Significant Surge of Saharan Dust To Arrive Late Monday

Tropical Wave 01 is set to usher in a prolonged surge of Saharan Dust across the Lesser Antilles this upcoming week, reducing both visibility and air quality.

What you need to know:
– Saharan Dust Surges: Dust concentrations will gradually increase through Monday, May 16th, 2022. By late Monday, high to significant dust concentrations are set to fluctuate across the Lesser Antilles through the next five to seven days. Peak concentrations are expected between Wednesday on Friday.
– Impacts: Through Monday, air quality is forecast to fluctuate between good and moderate levels. From late Monday night through the upcoming weekend, air quality may dip to levels that are moderate or unhealthy for sensitive groups.
– What Should You Do: Air quality impacts will mainly begin by late Monday. Mainly sensitive groups should take necessary precautions and keep necessary medications nearby.

Current AQI Levels Across T&T

Air quality indices across Trinidad and Tobago, as recorded by the Environmental Management Agency, over the last 24 hours.
Air quality indices across Trinidad and Tobago, as recorded by the Environmental Management Agency, over the last 24 hours.

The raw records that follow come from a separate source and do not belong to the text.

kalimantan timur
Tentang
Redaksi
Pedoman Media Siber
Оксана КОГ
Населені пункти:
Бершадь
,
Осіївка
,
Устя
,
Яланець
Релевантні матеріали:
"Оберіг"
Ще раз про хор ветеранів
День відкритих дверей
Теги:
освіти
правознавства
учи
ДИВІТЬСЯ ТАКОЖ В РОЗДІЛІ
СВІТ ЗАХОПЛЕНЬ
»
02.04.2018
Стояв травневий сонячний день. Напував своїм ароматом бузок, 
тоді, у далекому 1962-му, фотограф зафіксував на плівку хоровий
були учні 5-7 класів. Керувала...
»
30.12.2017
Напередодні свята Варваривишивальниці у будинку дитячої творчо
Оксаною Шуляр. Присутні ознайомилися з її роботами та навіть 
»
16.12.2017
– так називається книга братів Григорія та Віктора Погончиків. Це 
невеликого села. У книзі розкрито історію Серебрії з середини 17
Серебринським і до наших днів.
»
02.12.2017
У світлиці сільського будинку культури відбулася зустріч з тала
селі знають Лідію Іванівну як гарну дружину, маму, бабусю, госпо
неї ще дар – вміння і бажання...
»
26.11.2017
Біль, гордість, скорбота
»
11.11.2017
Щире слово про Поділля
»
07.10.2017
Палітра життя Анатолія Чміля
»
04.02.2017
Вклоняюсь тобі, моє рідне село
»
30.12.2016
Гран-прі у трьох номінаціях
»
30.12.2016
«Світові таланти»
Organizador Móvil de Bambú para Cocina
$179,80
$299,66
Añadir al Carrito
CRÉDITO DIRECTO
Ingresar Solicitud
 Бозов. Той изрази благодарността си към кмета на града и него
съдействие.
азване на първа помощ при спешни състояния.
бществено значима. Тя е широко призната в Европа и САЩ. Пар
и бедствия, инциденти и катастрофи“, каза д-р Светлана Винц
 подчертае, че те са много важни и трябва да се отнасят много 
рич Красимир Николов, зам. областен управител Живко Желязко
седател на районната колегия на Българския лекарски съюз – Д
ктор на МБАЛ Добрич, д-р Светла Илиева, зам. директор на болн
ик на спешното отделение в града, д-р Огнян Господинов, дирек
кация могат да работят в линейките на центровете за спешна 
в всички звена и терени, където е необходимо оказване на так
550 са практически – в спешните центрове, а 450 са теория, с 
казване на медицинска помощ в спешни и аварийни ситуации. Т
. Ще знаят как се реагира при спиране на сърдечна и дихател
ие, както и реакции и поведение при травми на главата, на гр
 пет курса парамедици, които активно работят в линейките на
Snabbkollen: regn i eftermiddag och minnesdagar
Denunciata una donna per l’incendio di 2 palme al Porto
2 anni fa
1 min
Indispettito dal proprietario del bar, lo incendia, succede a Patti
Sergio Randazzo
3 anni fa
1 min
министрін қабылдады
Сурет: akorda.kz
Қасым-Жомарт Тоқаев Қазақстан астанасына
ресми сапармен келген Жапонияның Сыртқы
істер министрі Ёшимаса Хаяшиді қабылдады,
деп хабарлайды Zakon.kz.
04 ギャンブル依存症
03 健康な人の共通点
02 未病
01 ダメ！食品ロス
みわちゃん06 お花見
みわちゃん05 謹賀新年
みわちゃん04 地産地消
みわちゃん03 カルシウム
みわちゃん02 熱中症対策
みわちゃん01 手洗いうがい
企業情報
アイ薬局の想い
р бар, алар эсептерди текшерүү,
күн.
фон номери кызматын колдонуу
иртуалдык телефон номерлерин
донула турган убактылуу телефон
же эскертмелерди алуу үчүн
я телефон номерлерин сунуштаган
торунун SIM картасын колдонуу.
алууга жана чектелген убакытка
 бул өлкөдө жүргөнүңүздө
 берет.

Air quality levels have been variable across Trinidad and Tobago over the last 24 hours. The Environmental Management Agency (EMA) air quality monitoring stations at Point Lisas and San Fernando have been recording good air quality levels, while the sites at Beetham, near Port of Spain, and Signal Hill, Tobago, are reporting good to moderate levels.

These measurements are based on PM2.5 (particulates the size of 2.5 micrometers and smaller, usually associated with increases in Saharan Dust, vehicle exhaust, and smoke) and PM10 particulates.

Visibility remained at or above 10 kilometers at the Piarco International Airport and the A.N.R. Robinson International Airport at Crown Point, Tobago, outside of shower activity over the last 24 hours.

Saharan Dust Forecast

00Z April 14th, 2022, NASA GEOS-5 Dust Extinction Model Monitoring Tropical Atlantic Sulphates Aerosol Optical Total showing Saharan Dust
00Z April 14th, 2022, NASA GEOS-5 Dust Extinction Model Monitoring Tropical Atlantic Sulphates Aerosol Optical Total showing Saharan Dust

Forecast models indicate that mild to moderate Saharan Dust concentrations will persist across T&T through Monday, May 16th, 2022. Air quality and visibility outside of showers or thunderstorms will be good to moderate during this period. Periodic showers due to the passing of Tropical Wave 01 may aid in improving air quality in localized areas.

From Monday night, dust levels will increase and remain at high to significant levels into the upcoming weekend. Particulate matter, which reduces air quality and visibility, will peak between Wednesday, May 18th, 2022 through Friday, May 20th, 2022.

Generally, air quality may dip to moderate levels and, at times, be unhealthy for sensitive groups from Monday night. Outside of blowing smoke and rainfall, visibility may dip to five kilometers.

What does this mean for you?

Over the next ten days, air quality is forecast to fluctuate between good to, at times, levels that are unhealthy for sensitive groups, mainly from Monday evening. High traffic periods, particularly between 6:00 AM and 9:00 AM, and again from 3:00 PM through 6:30 PM, air quality may be further reduced in localized areas.

For sensitive groups, such as children, the elderly, and persons who suffer from respiratory ailments and allergies, you may need to avoid prolonged exertion outdoors during these high traffic periods.

We’re in a period where the Intertropical Convergence Zone and tropical waves may shield Trinidad and Tobago from the Saharan Dust events. While tropical waves play a notable role in moving dust across the Atlantic and the Eastern Caribbean, these periodic tropical waves also improve air quality.

The concentration of the dust that follows the wave depends on the strength of the wave as it moves off the West African Coast. This is because of stronger thunderstorms across Central Africa. As strong winds move downward and outward from these thunderstorms, the wind kicks up dust as it moves across parts of the Saharan Desert and transports it into the upper atmosphere. This “plume” of dust follows the axis of the wave as it progresses westward into the Atlantic.

Dust that makes it into the upper levels of the atmosphere can then get transported across the Atlantic Ocean. The plumes of dust eventually affect the Eastern Caribbean.

Larger, more concentrated plumes of Saharan dust begin to occur in April and continue through November.